- South Carolina has launched a free coding education platform, SC Codes, which allows state residents to learn the skill. The platform is structured to meet the needs of beginners to advanced learners, from elementary school students to adults. The platform is available free-of-charge to any resident with access to the internet.
- The program, which was developed in cooperation with local nonprofit Build Carolina, offers an assortment of coding curricula. Residents can access all materials online, but they can attend cohort-style and classroom-led sessions at participating community partners.
- "Our ability to compete in the global economy will rely on the availability of an educated, job-ready technology workforce in South Carolina," South Carolina Secretary of Commerce Bobby Hitt said in a statement. "SC Codes will help us develop such talent, preparing the citizens of this state for the jobs of tomorrow."
Other states have tackled the skills gap with initiatives similar to South Carolina's. Indiana was chosen for the Colorado-based Skillful initiative and is also part of the 20-member Skillful State Network. Skillful Indiana targets job seekers and employees in an effort to improve their digital fluency. The project focuses on those with diverse backgrounds and education levels and experiences.
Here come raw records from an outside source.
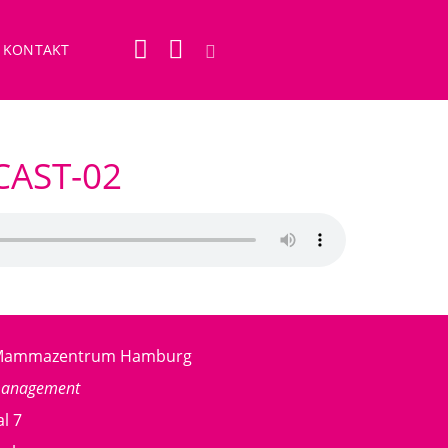
KONTAKT
AST-02
g Mammazentrum Hamburg
management
l 7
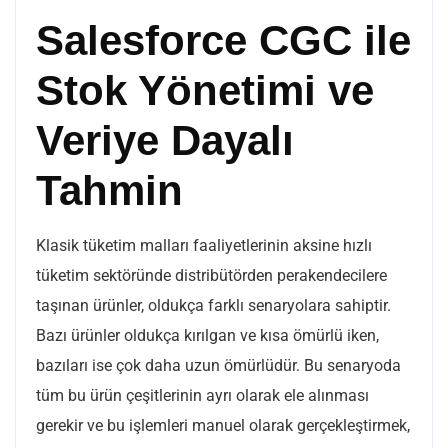
Salesforce CGC ile
Stok Yönetimi ve
Veriye Dayalı
Tahmin
Klasik tüketim malları faaliyetlerinin aksine hızlı
tüketim sektöründe distribütörden perakendecilere
taşınan ürünler, oldukça farklı senaryolara sahiptir.
Bazı ürünler oldukça kırılgan ve kısa ömürlü iken,
bazıları ise çok daha uzun ömürlüdür. Bu senaryoda
tüm bu ürün çeşitlerinin ayrı olarak ele alınması
gerekir ve bu işlemleri manuel olarak gerçekleştirmek,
Talent shortages in tech have put pressure on employers across the country. To address the problem, many states and NGOs have searched out ways to upskill displaced workers or those whose jobs may have been challenged by the tech revolution. Bootcamps for adult learners have gained popularity, and community groups and government organizations are prioritizing coding education in their upskilling efforts.
More employers are focusing on diversity as part of the development process, as well. A report from Stanford University researchers found that company representatives in the tech industry have created a "chilly environment" that female STEM candidates must traverse as job seekers. In an effort to recruit a more diverse slate of candidates, tech firms have not only appealed to job seekers, but they have also reached out to those who might someday be candidates. In March, more than 100 tech companies participated in SheTech Explorer Day, a STEM activation program for girls and women put on by the Women Tech Council. The event introduced more than 2,500 girls to STEM careers.
Correction: An earlier version of this story incorrectly described the initiatives with which Indiana is involved. HR Dive regrets the error.